[Records from a data source]
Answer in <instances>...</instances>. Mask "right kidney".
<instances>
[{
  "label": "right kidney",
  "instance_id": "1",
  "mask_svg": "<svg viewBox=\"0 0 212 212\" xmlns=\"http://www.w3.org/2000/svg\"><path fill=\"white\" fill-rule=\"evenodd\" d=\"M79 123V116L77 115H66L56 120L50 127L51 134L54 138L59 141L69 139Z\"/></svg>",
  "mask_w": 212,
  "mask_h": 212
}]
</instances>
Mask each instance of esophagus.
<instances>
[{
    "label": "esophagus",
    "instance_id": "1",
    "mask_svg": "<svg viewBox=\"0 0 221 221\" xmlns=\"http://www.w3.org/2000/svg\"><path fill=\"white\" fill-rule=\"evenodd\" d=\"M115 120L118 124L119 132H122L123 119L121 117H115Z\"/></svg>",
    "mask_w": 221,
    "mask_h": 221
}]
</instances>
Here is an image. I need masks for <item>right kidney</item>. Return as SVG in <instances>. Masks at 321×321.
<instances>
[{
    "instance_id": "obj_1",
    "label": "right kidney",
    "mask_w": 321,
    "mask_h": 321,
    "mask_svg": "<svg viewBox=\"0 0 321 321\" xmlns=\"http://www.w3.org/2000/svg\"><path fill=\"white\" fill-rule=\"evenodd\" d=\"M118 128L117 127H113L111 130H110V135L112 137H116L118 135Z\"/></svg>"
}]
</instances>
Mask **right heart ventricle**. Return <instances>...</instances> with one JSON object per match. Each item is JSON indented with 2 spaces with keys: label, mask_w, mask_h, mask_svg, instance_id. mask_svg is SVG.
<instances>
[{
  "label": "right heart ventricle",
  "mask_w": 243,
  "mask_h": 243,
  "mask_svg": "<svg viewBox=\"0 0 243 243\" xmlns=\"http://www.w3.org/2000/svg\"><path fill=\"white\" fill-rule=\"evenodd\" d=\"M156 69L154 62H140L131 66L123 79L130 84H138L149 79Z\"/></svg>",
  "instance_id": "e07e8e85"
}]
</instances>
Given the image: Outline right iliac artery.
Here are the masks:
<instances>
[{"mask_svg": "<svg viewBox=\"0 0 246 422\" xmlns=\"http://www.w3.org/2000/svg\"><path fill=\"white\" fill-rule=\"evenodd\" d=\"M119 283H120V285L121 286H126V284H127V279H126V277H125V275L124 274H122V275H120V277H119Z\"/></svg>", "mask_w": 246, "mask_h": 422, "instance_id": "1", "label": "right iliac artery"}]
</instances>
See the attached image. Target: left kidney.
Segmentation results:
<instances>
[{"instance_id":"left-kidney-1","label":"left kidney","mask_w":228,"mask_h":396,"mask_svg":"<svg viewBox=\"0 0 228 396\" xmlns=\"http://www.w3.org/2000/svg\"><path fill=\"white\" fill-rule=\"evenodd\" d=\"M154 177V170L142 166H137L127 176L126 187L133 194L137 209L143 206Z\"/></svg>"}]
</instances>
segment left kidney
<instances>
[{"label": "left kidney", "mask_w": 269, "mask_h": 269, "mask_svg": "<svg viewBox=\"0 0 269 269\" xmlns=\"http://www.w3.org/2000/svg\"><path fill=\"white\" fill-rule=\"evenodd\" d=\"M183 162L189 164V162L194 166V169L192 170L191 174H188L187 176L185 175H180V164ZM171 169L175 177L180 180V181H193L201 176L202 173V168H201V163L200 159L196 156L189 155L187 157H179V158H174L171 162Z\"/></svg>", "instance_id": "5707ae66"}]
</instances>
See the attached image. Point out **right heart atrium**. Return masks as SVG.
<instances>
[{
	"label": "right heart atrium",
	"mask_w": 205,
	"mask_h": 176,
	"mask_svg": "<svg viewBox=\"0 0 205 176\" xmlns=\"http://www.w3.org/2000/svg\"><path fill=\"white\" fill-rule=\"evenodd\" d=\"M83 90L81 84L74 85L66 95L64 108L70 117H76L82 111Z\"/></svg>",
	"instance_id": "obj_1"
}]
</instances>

## [WHAT YOU HAVE TO DO]
Only the lines from the one with "See the attached image. Point" to the end of the entries above belong in your answer. Retype them exactly.

## [EXERCISE RESPONSE]
See the attached image. Point out **right heart atrium**. Return masks as SVG.
<instances>
[{
	"label": "right heart atrium",
	"mask_w": 205,
	"mask_h": 176,
	"mask_svg": "<svg viewBox=\"0 0 205 176\" xmlns=\"http://www.w3.org/2000/svg\"><path fill=\"white\" fill-rule=\"evenodd\" d=\"M83 90L81 84L74 85L66 95L64 108L70 117H76L82 111Z\"/></svg>",
	"instance_id": "obj_1"
}]
</instances>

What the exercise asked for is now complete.